«L'important n'est pas la langue que l'on parle, mais le fait qu'on se parle.» Cette jolie phrase, Brigitte Koch-Kern l'a glissée cette semaine à l'oreille d'un journaliste du St-Galler Tagblatt. Dans ce quotidien d'Extrême-Orient helvétique, la présidente du syndicat des enseignants d'Appenzell Rhodes-Extérieures est catégorique: «Si nous voulons commencer plus tôt avec une langue étrangère, alors il est juste que nous choisissions l'anglais. Les enfants ont du plaisir avec l'anglais […] leur motivation est un facteur important de l'apprentissage.» Brigitte Koch-Kern exprime l'avis des enseignants de sa région. Selon elle, il est important que les directeurs de l'Instruction publique ressentent la pression de la société en faveur de l'anglais et qu'on «donne moins d'importance à la signification politique de l'apprentissage du français».
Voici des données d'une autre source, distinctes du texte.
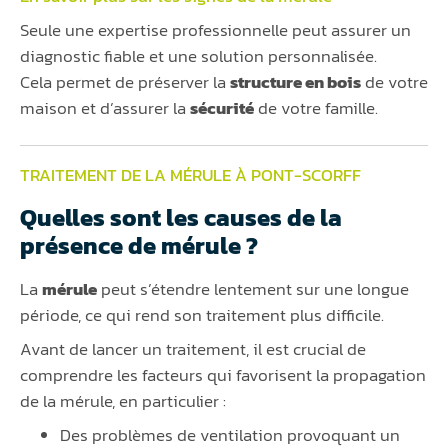
Seule une expertise professionnelle peut assurer un
diagnostic fiable et une solution personnalisée.
Cela permet de préserver la
structure en bois
de votre
maison et d’assurer la
sécurité
de votre famille.
TRAITEMENT DE LA MÉRULE À PONT-SCORFF
Quelles sont les causes de la
présence de mérule ?
La
mérule
peut s’étendre lentement sur une longue
période, ce qui rend son traitement plus difficile.
Avant de lancer un traitement, il est crucial de
comprendre les facteurs qui favorisent la propagation
de la mérule, en particulier :
Des problèmes de ventilation provoquant un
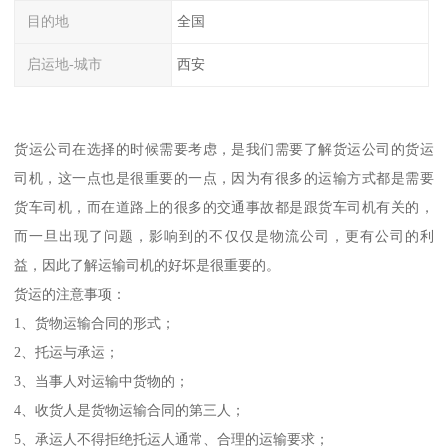
目的地
全国
启运地-城市
西安
货运公司在选择的时候需要考虑，是我们需要了解货运公司的货运
司机，这一点也是很重要的一点，因为有很多的运输方式都是需要
货车司机，而在道路上的很多的交通事故都是跟货车司机有关的，
而一旦出现了问题，影响到的不仅仅是物流公司，更有公司的利
益，因此了解运输司机的好坏是很重要的。
货运的注意事项：
1、货物运输合同的形式；
2、托运与承运；
3、当事人对运输中货物的；
4、收货人是货物运输合同的第三人；
5、承运人不得拒绝托运人通常、合理的运输要求；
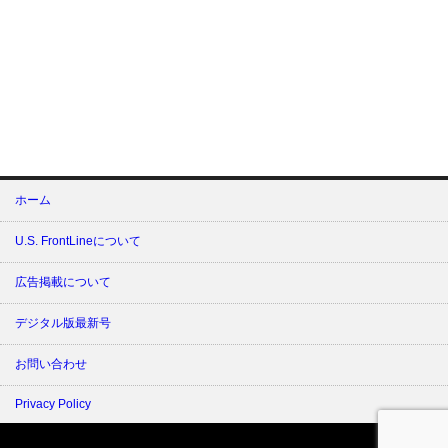
ホーム
U.S. FrontLineについて
広告掲載について
デジタル版最新号
お問い合わせ
Privacy Policy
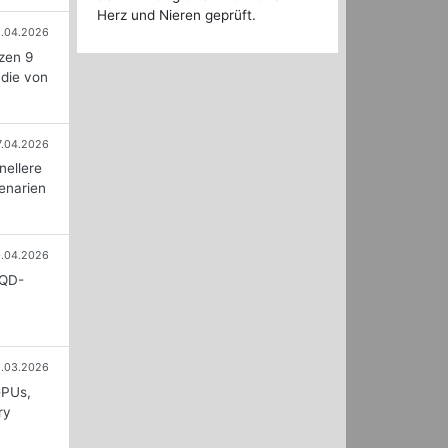
Herz und Nieren geprüft.
.04.2026
zen 9
 die von
7.04.2026
nellere
zenarien
.04.2026
 QD-
8.03.2026
GPUs,
ry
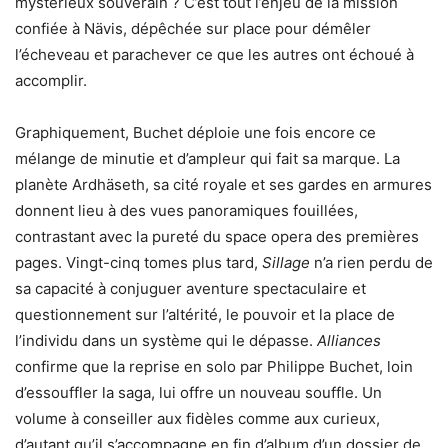
mystérieux souverain ? C’est tout l’enjeu de la mission
confiée à Nävis, dépêchée sur place pour démêler
l’écheveau et parachever ce que les autres ont échoué à
accomplir.
Graphiquement, Buchet déploie une fois encore ce
mélange de minutie et d’ampleur qui fait sa marque. La
planète Ardhäseth, sa cité royale et ses gardes en armures
donnent lieu à des vues panoramiques fouillées,
contrastant avec la pureté du space opera des premières
pages. Vingt-cinq tomes plus tard,
Sillage
n’a rien perdu de
sa capacité à conjuguer aventure spectaculaire et
questionnement sur l’altérité, le pouvoir et la place de
l’individu dans un système qui le dépasse.
Alliances
confirme que la reprise en solo par Philippe Buchet, loin
d’essouffler la saga, lui offre un nouveau souffle. Un
volume à conseiller aux fidèles comme aux curieux,
d’autant qu’il s’accompagne en fin d’album d’un dossier de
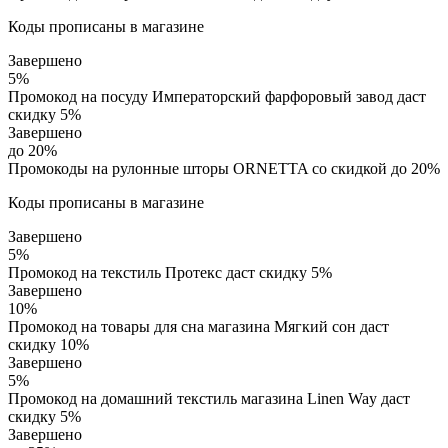
Коды прописаны в магазине
Завершено
5%
Промокод на посуду Императорский фарфоровый завод даст
скидку 5%
Завершено
до 20%
Промокоды на рулонные шторы ORNETTA со скидкой до 20%
Коды прописаны в магазине
Завершено
5%
Промокод на текстиль Протекс даст скидку 5%
Завершено
10%
Промокод на товары для сна магазина Мягкий сон даст
скидку 10%
Завершено
5%
Промокод на домашний текстиль магазина Linen Way даст
скидку 5%
Завершено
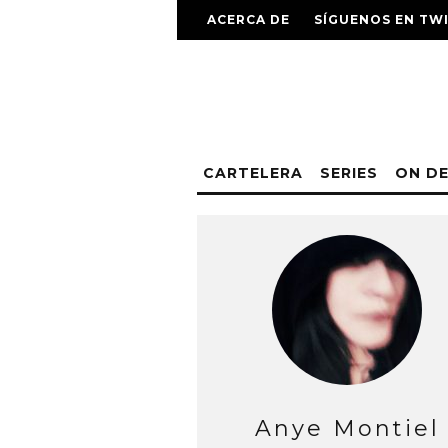
ACERCA DE
SÍGUENOS EN TW
CARTELERA
SERIES
ON D
Anye Montiel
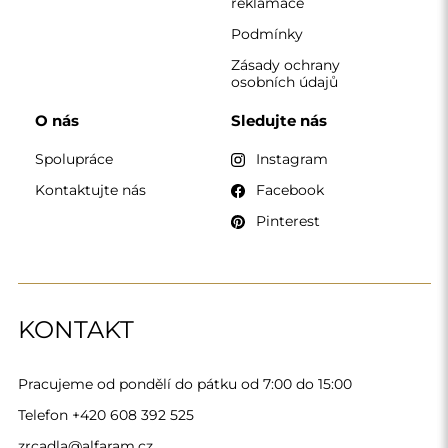
Telefon
+420 608 392 525
zrcadla@alfaram.cz
Alfaram sp. z o.o. © 2026
Provedení:
AbcWeb.pl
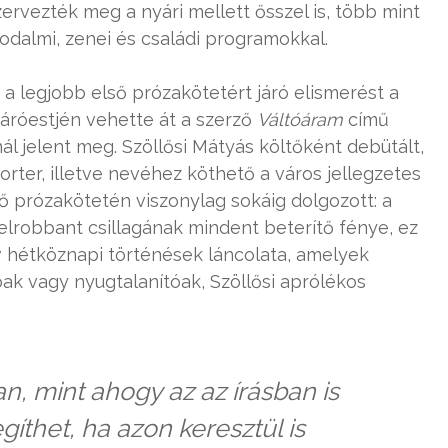
ervezték meg a nyári mellett ősszel is, több mint
odalmi, zenei és családi programokkal.
: a legjobb első prózakötetért járó elismerést a
záróestjén vehette át a szerző
Váltóá
ram
című
l jelent meg. Szöllősi Mátyás költőként debütált,
porter, illetve nevéhez köthető a város jellegzetes
ső prózakötetén viszonylag sokáig dolgozott: a
elrobbant csillagának mindent beterítő fénye, ez
v hétköznapi történések láncolata, amelyek
óak vagy nyugtalanítóak, Szöllősi aprólékos
, mint ahogy az az írásban is
gíthet, ha azon keresztül is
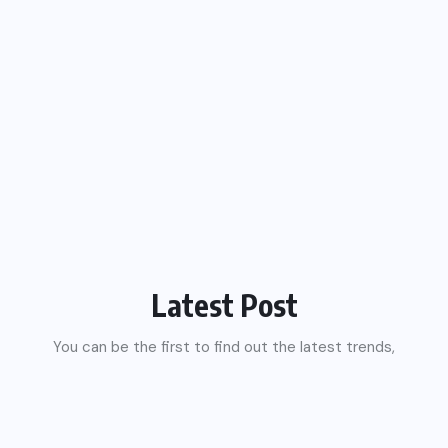
Latest Post
You can be the first to find out the latest trends,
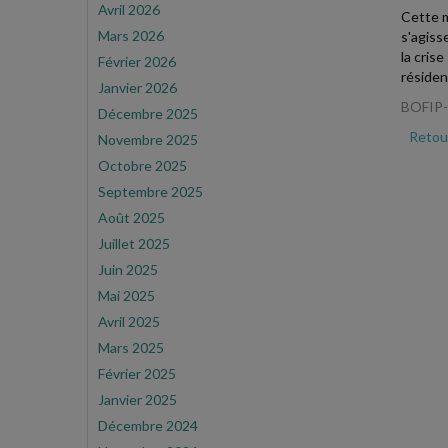
Avril 2026
Cette m
Mars 2026
s'agiss
la cris
Février 2026
résiden
Janvier 2026
BOFIP-
Décembre 2025
Retour
Novembre 2025
Octobre 2025
Septembre 2025
Août 2025
Juillet 2025
Juin 2025
Mai 2025
Avril 2025
Mars 2025
Février 2025
Janvier 2025
Décembre 2024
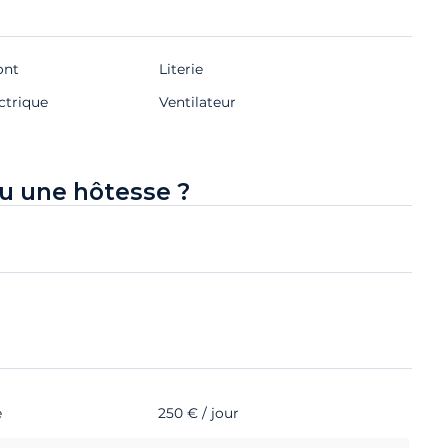
ont
Literie
ctrique
Ventilateur
u une hôtesse ?
e
250 € / jour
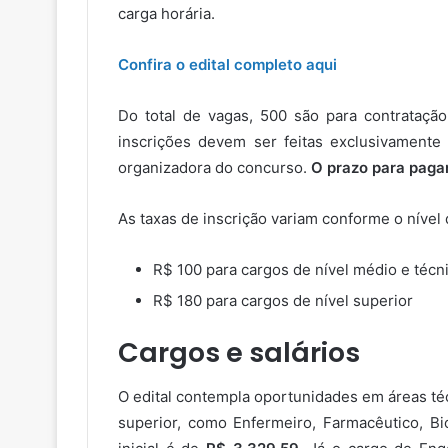
carga horária.
Confira o edital completo aqui
Do total de vagas, 500 são para contratação
inscrições devem ser feitas exclusivamente
organizadora do concurso.
O prazo para pagam
As taxas de inscrição variam conforme o nível 
R$ 100 para cargos de nível médio e técn
R$ 180 para cargos de nível superior
Cargos e salários
O edital contempla oportunidades em áreas téc
superior, como Enfermeiro, Farmacêutico, Bio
Le message est clair, la plupart des enseignants soutiennent la décision de la Conférence régionale des directeurs de l'Instruction publique de Suisse orientale d'introduire l'anglais en troisième année primaire et le français en cinquième seulement. Annoncée cette semaine, cette option est venue grossir encore les rangs des cantons qui défendent l'apprentissage précoce de l'anglais avant le français. Certes, cette décision n'a rien d'obligatoire et laisse aux cantons toute l'appréciation de son application. Nul doute pourtant que la plupart des Etats concernés introduiront ce changement ces prochaines années. Ils s'ajouteront ainsi aux cantons de Suisse centrale, qui ont dernièrement pris la même décision. Aux Grisons et à Uri, le sort du français est moins enviable encore. A Uri, après l'anglais, les enfants apprendront l'italien en cinquième et le français en septième seulement. Les Grisons ont introduit cette année l'apprentissage d'une deuxième langue cantonale en quatrième et l'anglais en septième: exit donc le français obligatoire en primaire.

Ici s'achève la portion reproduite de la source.